Between censorship fees and the “graft” customarily handed over to censors and theater-owners, the costs of doing business on the race-picture circuit had risen prohibitively. In Chicago, O. C. Hammond was breaking up his chain, which had been a safe haven for Micheaux pictures. Some of the theaters were sold to independent management, and the biggest and best theater in the city's Black Belt, the elite Vendome, announced a policy of booking only “high-class” Hollywood fare.
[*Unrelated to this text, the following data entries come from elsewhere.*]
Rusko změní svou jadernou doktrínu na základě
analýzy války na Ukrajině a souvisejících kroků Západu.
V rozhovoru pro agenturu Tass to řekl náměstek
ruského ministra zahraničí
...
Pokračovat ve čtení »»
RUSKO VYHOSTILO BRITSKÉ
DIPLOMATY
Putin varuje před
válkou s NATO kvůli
Hollywood movies with marquee names “pack them in,” according to Norman, who was having the same problems in Chicago as Micheaux, “and the reason is that these pictures have ran for months at downtown white theatres and the negros [sic] are crazy to see what the white people are crazy over, and as the pictures have been well advertised before, they do business.”

Micheaux told Norman, “Chicago is a dead one [as a market] and we will have to pass it up for the present.”

Norman struck out for nearby Gary, Indiana, a predominantly white
city. He tried to fast-talk his way into a mixed theater called the Broadway, which “was not a negro theater and there is no negro theater there [in Gary],” according to Norman, from a letter sent to his brother. The Broadway “had tried a couple of Michaux's [sic] films to attract negros and they did not go over. They cater to less than 3% negros.”

Another negative factor was the “opposition and petty jealousy among the Negro theaters,” in Norman's words, which further hindered prospects. The all-black theaters competed fiercely for the first bookings of new race pictures, and tended to punish distributors, declining parallel or second runs, if another area theater was favored for a given film's premiere. Norman estimated that such rivalries had the effect of limiting his first-run playing field to 86 of the existing 354 Negro theatres.

The exhibitors made exorbitant demands, but they had the upper hand. Micheaux closed with an exhibitor on
The Dungeon
for two hundred dollars for rights to
all
showings in both Kansas Citys (Missouri and Kansas), Norman wrote disbelievingly to his brother, and then Micheaux agreed to stand “half of censorship” costs besides.

“It is a hard proposition to book these birds here,” Norman wrote in September 1922. “I am good and tired of Kansas City. I certainly walked my feet off and spent half my time riding the street cars keeping appointments that the exhibitors did not keep, and then when I got rentals—it was another thing to get the dates so arranged as to play all at one time and it took me a good two days to do that. Business is bad with these fellows and they certainly sing the Blues. I fought from two to four hours on every contract and then had to go back a couple of times and fight all over again. I got the films censored in both Kansas Citys without a cut and it cost $38.”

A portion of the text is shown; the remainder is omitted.